The South African government is a little like the buffalo when confronted by anti-apartheid demonstrators: It uses maximum force, without regard to the consequences, against a minimal threat--peaceful demonstrators.
Last week's elections saw the Nationalists lose 30 seats in Parliament, it's worst election losses in 41 years in power. It has lost to the right and the liberals among the white electorate. As its grip on power becomes more tenuous it appears to have lost the ability to reform or negotiate.
The violence directed against peaceful demonstrators by the security forces--29 people were shot dead in election violence, including 18 children, and hundreds were injured--also bodes ill for the next five years under President-elect Frederik W. de Klerk.
The harsh measures leveled against demonstrators opposed to Tuesday's apartheid elections upset the reformist image De Klerk has attempted to convey to the West--an image already clouded by the government's actions against those who, as part of the Defiance Campaign, are protesting segregation of such facilities as swimming pools, beaches, schools and living areas. It will be difficult to persuade the world that a white government that will shoot to keep blacks off white beaches is committed to power sharing and ending apartheid.
A failure to eliminate apartheid from the statute books will only increase the revolutionary climate within the country. As whites further polarize, the National Party will hemorrhage more supporters to the left or the right--as it did in this election.
Meanwhile, the South African government will confuse the world by chatting amicably to other African leaders about regional peace initiatives and then, when at home, taking out the tear gas, batons and shotguns to deal with blacks.
By lying to the world, the government has increased black frustration and white confusion. It says apartheid is an albatross and they will remove it from around the neck of South Africa, and then they shoot students who protest elections or baton-charge whites and blacks for attempting to hold a multiracial beach picnic.

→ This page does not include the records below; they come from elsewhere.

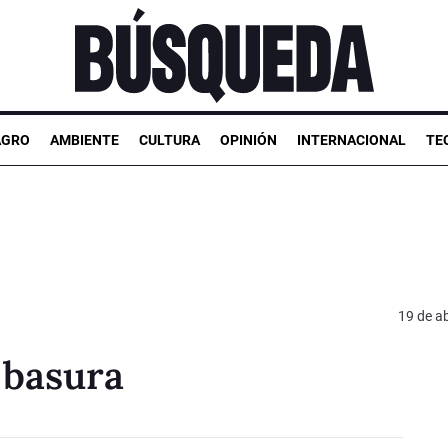
AGRO
AMBIENTE
CULTURA
OPINIÓN
INTERNACIONAL
TE
19 de ab
 basura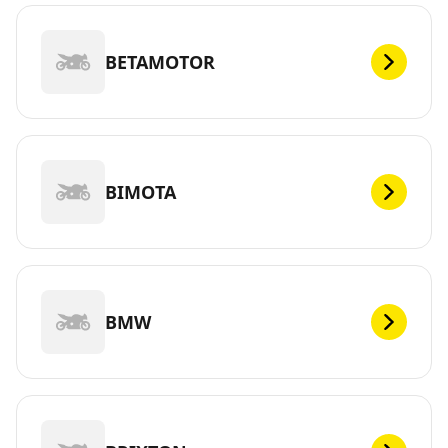
BETAMOTOR
BIMOTA
BMW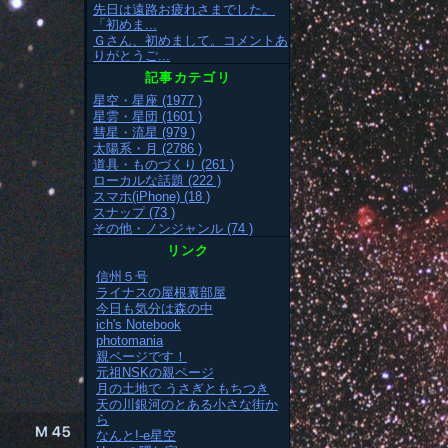
先日は遠路お疲れさまでした。
「初めま...
Ｇさん、初めまして。コメントあ
りがとうご...
記事カテゴリ
星空・星座 (1977 )
星雲・星団 (1601 )
彗星・流星 (979 )
太陽系・月 (2786 )
道具・ものづくり (261 )
ローカルな話題 (222 )
スマホ(iPhone) (18 )
スナップ (73 )
その他・ノンジャンル (74 )
リンク
信州５号
ライナスの屋根裏部屋
今日も気分は森の中
ich's Notebook
photomania
親ページです！
元祖NSKの親ページ
月の土地で うさぎともちつき
天の川銀河のとある小さな街か
ら
なんと!-e星空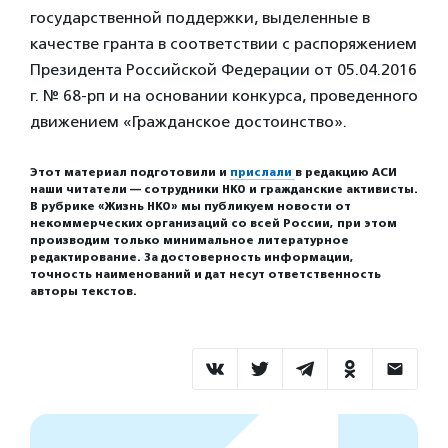
государственной поддержки, выделенные в
качестве гранта в соответствии с распоряжением
Президента Российской Федерации от 05.04.2016
г. № 68-рп и на основании конкурса, проведенного
движением «Гражданское достоинство».
Этот материал подготовили и
прислали
в редакцию АСИ
наши читатели — сотрудники НКО и гражданские активисты.
В рубрике «Жизнь НКО» мы публикуем новости от
некоммерческих организаций со всей России, при этом
производим только минимальное литературное
редактирование. За достоверность информации,
точность наименований и дат несут ответственность
авторы текстов.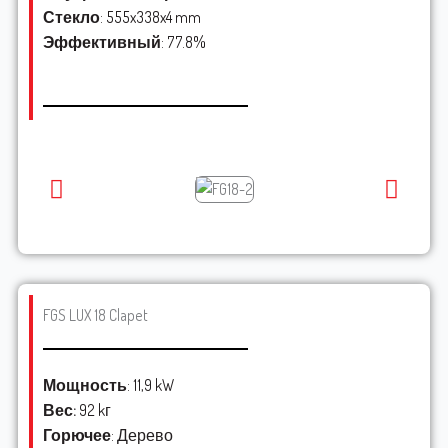
Стекло
: 555x338x4 mm
Эффективный
: 77.8%
FGS LUX 18 Clapet
Мощность
: 11,9 kW
Вес:
92 kг
Горючее
: Дерево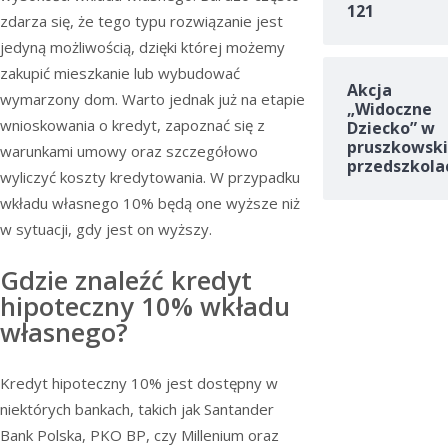
121
zdarza się, że tego typu rozwiązanie jest
jedyną możliwością, dzięki której możemy
zakupić mieszkanie lub wybudować
Akcja
wymarzony dom. Warto jednak już na etapie
„Widoczne
wnioskowania o kredyt, zapoznać się z
Dziecko” w
pruszkowski
warunkami umowy oraz szczegółowo
przedszkola
wyliczyć koszty kredytowania. W przypadku
wkładu własnego 10% będą one wyższe niż
w sytuacji, gdy jest on wyższy.
Gdzie znaleźć kredyt
hipoteczny 10% wkładu
własnego?
Kredyt hipoteczny 10% jest dostępny w
niektórych bankach, takich jak Santander
Bank Polska, PKO BP, czy Millenium oraz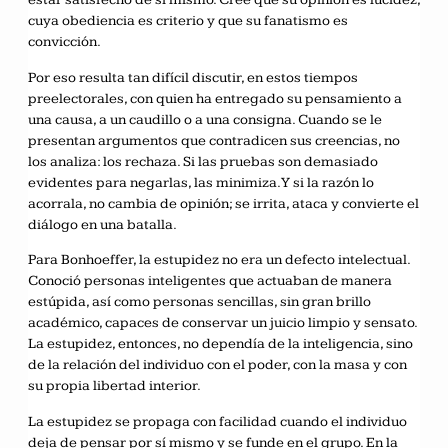
cuya obediencia es criterio y que su fanatismo es
convicción.
Por eso resulta tan difícil discutir, en estos tiempos
preelectorales, con quien ha entregado su pensamiento a
una causa, a un caudillo o a una consigna. Cuando se le
presentan argumentos que contradicen sus creencias, no
los analiza: los rechaza. Si las pruebas son demasiado
evidentes para negarlas, las minimiza. Y si la razón lo
acorrala, no cambia de opinión; se irrita, ataca y convierte el
diálogo en una batalla.
Para Bonhoeffer, la estupidez no era un defecto intelectual.
Conoció personas inteligentes que actuaban de manera
estúpida, así como personas sencillas, sin gran brillo
académico, capaces de conservar un juicio limpio y sensato.
La estupidez, entonces, no dependía de la inteligencia, sino
de la relación del individuo con el poder, con la masa y con
su propia libertad interior.
La estupidez se propaga con facilidad cuando el individuo
deja de pensar por sí mismo y se funde en el grupo. En la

The president entertains jailed African National Congress leader Nelson Mandela at tea, and says the government is willing to negotiate, but blocks talks with internal anti-apartheid groups by banning them. Yet power sharing and negotiation have now been ingrained into the psyche of white South Africans.
The liberal Democratic party--pro-negotiation and power sharing--showed the greatest gains at the expense of the National Party. The ultra-conservative Citizen newspaper correctly interpreted this as "a stronger vote for faster reform."
Despite a narrower mandate from the polls and spiraling unrest, it seems unlikely that De Klerk is paying heed to the storm warning that election uprisings have given. Unless the new president makes some major concessions fast, South Africa could enter one of its cyclical turns to violence, repression and death.
For repression is only effective in the short term. Although it can crush revolt, resistance returns doubly militant and ever more widespread in the long run.
In 1985-86, there were massive detentions and deaths of black leaders leading to a lull in anti-apartheid protest in 1987 and 1988. However, the fire did not go out. The state, through massive intimidation, repression and censorship, merely put a screen before the volcano.
Last week's election brought seething discontent from behind the screen into the streets--just as the first tricameral election did in 1984.
Tuesday saw the worst day of violence in three years. Police stalked the streets of mixed-race townships in the Cape, firing shotguns at singing crowds protesting the elections. A young police lieutenant, Gregory Rockman, lodged an official complaint about "the brutal unprofessional conduct" of riot police against "peaceful crowds." Rockman, who was threatened with arrest by a superior when he tried to stop police battering civilians, said units "stormed the kids like wild dogs."
On the same day 3 million black workers stayed away from work to protest the racial elections.
These disturbances undercut the reformist facade that the South African government has worked so hard at, painfully aware that bankers and governments will not roll over debts or open the purse strings to future loans if conflict and repression runs high.
The positive impact of regional peace initiatives and talk about negotiations have been lost in the past few weeks as the government reacted harshly to the anti-apartheid Defiance Campaign.